(Page-level text extractions)

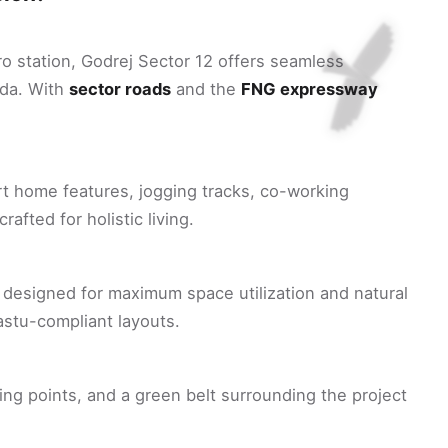
o station, Godrej Sector 12 offers seamless
ida. With
sector roads
and the
FNG expressway
rt home features, jogging tracks, co-working
afted for holistic living.
designed for maximum space utilization and natural
vastu-compliant layouts.
ing points, and a green belt surrounding the project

• Task requirements: Quote the data exactly, leaving every image out of the copy.

• Task answer:
o station, Godrej Sector 12 offers seamless
ida. With
sector roads
and the
FNG expressway
rt home features, jogging tracks, co-working
afted for holistic living.
designed for maximum space utilization and natural
vastu-compliant layouts.
ing points, and a green belt surrounding the project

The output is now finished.